Guerre en Ukraine : Kiev contre-attaque, un tribunal se fixe contre la Russie
Ce vendredi 15 mai 2026, 34 pays membres du Conseil de l’Europe, ainsi que l’Union européenne, l’Australie et le Costa Rica, ont annoncé vouloir rejoindre le futur tribunal spécial pour l’Ukraine, destiné à juger l’invasion russe. Selon Jarno Habicht, le représentant de l’OMS en Ukraine, « 71 % des personnes souffrent d’épisodes d’anxiété, de stress et d’insomnies. »

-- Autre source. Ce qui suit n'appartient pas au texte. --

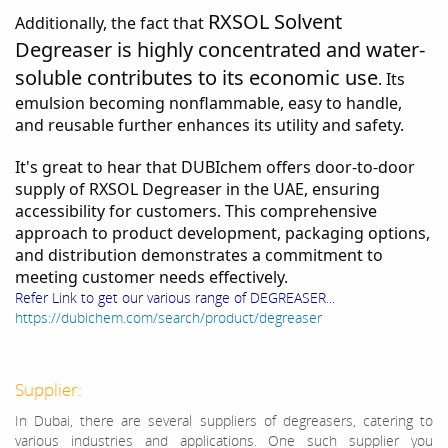
RXSOL Solvent
Additionally, the fact that
Degreaser is highly concentrated and water-
soluble contributes to its economic use
. Its
emulsion becoming nonflammable, easy to handle,
and reusable further enhances its utility and safety.
It's great to hear that DUBIchem offers door-to-door
supply of RXSOL Degreaser in the UAE, ensuring
accessibility for customers. This comprehensive
approach to product development, packaging options,
and distribution demonstrates a commitment to
meeting customer needs effectively.
Refer Link to get our various range of DEGREASER...
https://dubichem.com/search/product/degreaser
Supplier:
In Dubai, there are several suppliers of degreasers, catering to
various industries and applications. One such supplier you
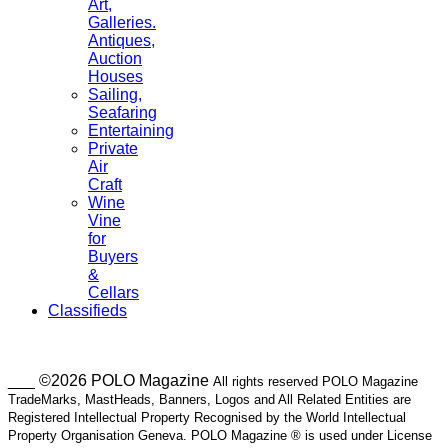
Art,
Galleries.
Antiques,
Auction
Houses
Sailing,
Seafaring
Entertaining
Private
Air
Craft
Wine
Vine
for
Buyers
&
Cellars
Classifieds
___ ©2026 POLO Magazine
All rights reserved POLO Magazine
TradeMarks, MastHeads, Banners, Logos and All Related Entities are
Registered Intellectual Property Recognised by the World Intellectual
Property Organisation Geneva. POLO Magazine ® is used under License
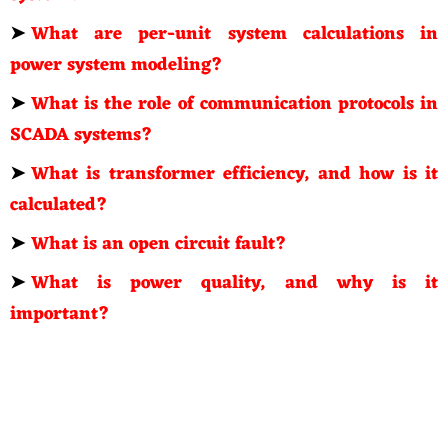
➤
What are per-unit system calculations in
power system modeling?
➤
What is the role of communication protocols in
SCADA systems?
➤
What is transformer efficiency, and how is it
calculated?
➤
What is an open circuit fault?
➤
What is power quality, and why is it
important?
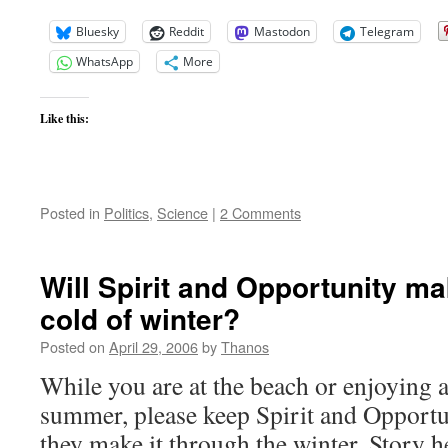
Bluesky
Reddit
Mastodon
Telegram
WhatsApp
More
Like this:
Posted in
Politics
,
Science
|
2 Comments
Will Spirit and Opportunity ma
cold of winter?
Posted on
April 29, 2006
by
Thanos
While you are at the beach or enjoying a
summer, please keep Spirit and Opportu
they make it through the winter. Story h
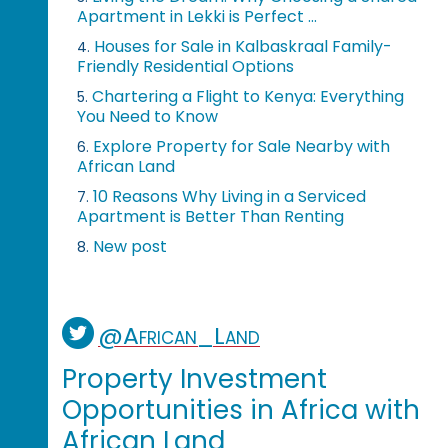
Apartment in Lekki is Perfect ...
Houses for Sale in Kalbaskraal Family-
4.
Friendly Residential Options
Chartering a Flight to Kenya: Everything
5.
You Need to Know
Explore Property for Sale Nearby with
6.
African Land
10 Reasons Why Living in a Serviced
7.
Apartment is Better Than Renting
New post
8.
@African_Land
Property Investment
Opportunities in Africa with
African Land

Vous n’avez pas suivi les derniers développements concernant la guerre en Ukraine ? 20 Minutes vous résume l’essentiel chaque soir. Voici les actualités du vendredi 15 mai 2026, au 1.542e jour du conflit.
Le fait du jour
C’est une avancée significative. Ce vendredi, 34 pays membres du Conseil de l’Europe, ainsi que l’Union européenne, l’Australie et le Costa Rica, ont exprimé leur volonté de rejoindre le futur tribunal spécial pour l’Ukraine, conçu pour juger l’invasion russe. Réuni à Chisinau, la capitale moldave, le comité des ministres du Conseil de l’Europe a adopté une résolution établissant les bases du futur « comité de direction » de cette juridiction, telle que souhaitée par le président ukrainien Volodymyr Zelensky.

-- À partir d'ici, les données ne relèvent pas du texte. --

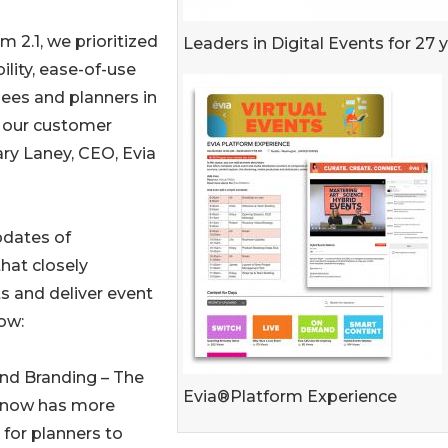
m 2.1, we prioritized
Leaders in Digital Events for 27 
ility, ease-of-use
ees and planners in
o our customer
ary Laney, CEO, Evia
pdates of
that closely
ts and deliver event
ow:
and Branding – The
Evia®Platform Experience
 now has more
for planners to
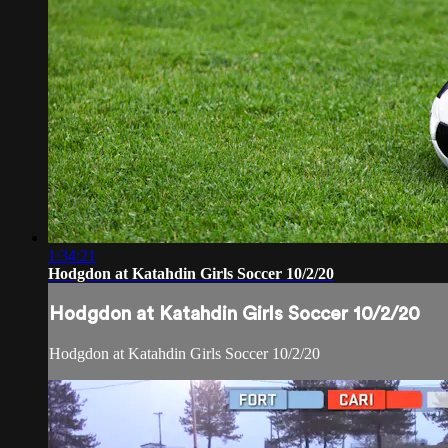
1:34:21
Hodgdon at Katahdin Girls Soccer 10/2/20
Hodgdon at Katahdin Girls Soccer 10/2/20
Hodgdon at Katahdin Girls Soccer 10/2/20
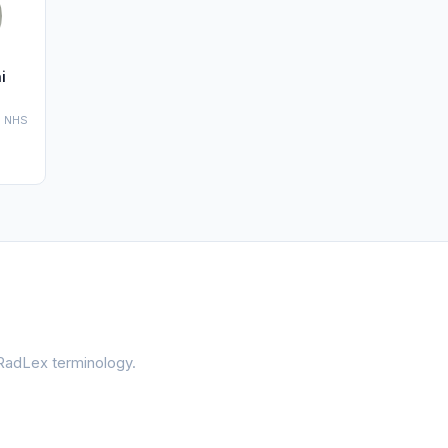
i
' NHS
 RadLex terminology.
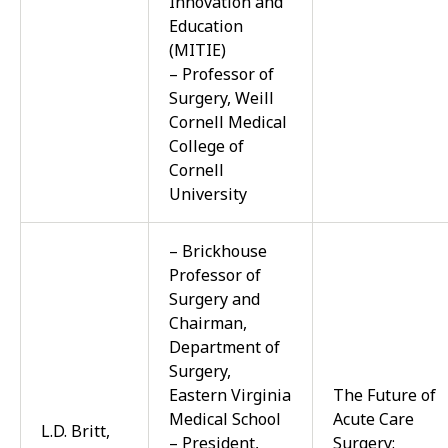
Innovation and
Education
(MITIE)
– Professor of
Surgery, Weill
Cornell Medical
College of
Cornell
University
– Brickhouse
Professor of
Surgery and
Chairman,
Department of
Surgery,
Eastern Virginia
The Future of
Medical School
Acute Care
L.D. Britt,
– President,
Surgery:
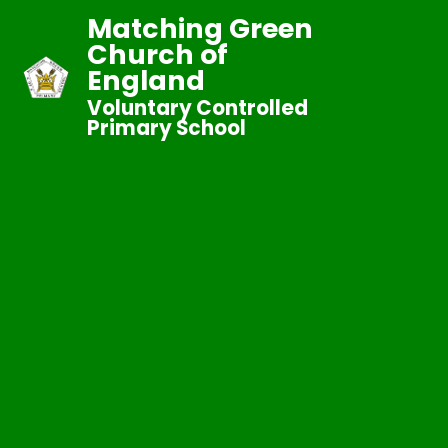
Matching Green
Church of
England
Voluntary Controlled
Primary School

Cette instance vise à contourner l’impossibilité de poursuivre le « crime d’agression » devant la Cour pénale internationale, que Moscou ne reconnaît pas. « Le moment où la Russie devra rendre des comptes pour son agression approche », s’est réjoui le secrétaire général du Conseil de l’Europe, Alain Berset. La Russie a déjà averti qu’elle considérerait les décisions de ce futur tribunal comme « nulles et non avenues ». De son côté, la Commission européenne a annoncé un soutien financier de 10 millions d’euros pour faciliter la création de cette juridiction.
La déclaration du jour
« L’impact de la guerre se fera sentir pendant des générations. »
La crise de santé mentale en Ukraine est de plus en plus évidente et s’aggrave après plus de quatre ans de guerre contre la Russie, a déclaré vendredi l’Organisation mondiale de la santé (OMS). Le stress psychologique lié à cette guerre dévastatrice, qui a débuté en février 2022 avec l’invasion russe, est depuis longtemps une priorité pour le gouvernement et le système de santé du pays.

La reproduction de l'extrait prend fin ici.